● DATA SHOWN
**********

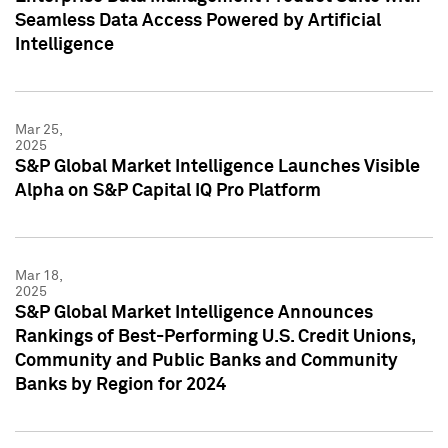
Seamless Data Access Powered by Artificial
Intelligence
Mar 25,
2025
S&P Global Market Intelligence Launches Visible
Alpha on S&P Capital IQ Pro Platform
Mar 18,
2025
S&P Global Market Intelligence Announces
Rankings of Best-Performing U.S. Credit Unions,
Community and Public Banks and Community
Banks by Region for 2024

**********

Copy every record verbatim while leaving each picture out.

● WRITTEN RESPONSE
Seamless Data Access Powered by Artificial
Intelligence
Mar 25,
2025
S&P Global Market Intelligence Launches Visible
Alpha on S&P Capital IQ Pro Platform
Mar 18,
2025
S&P Global Market Intelligence Announces
Rankings of Best-Performing U.S. Credit Unions,
Community and Public Banks and Community
Banks by Region for 2024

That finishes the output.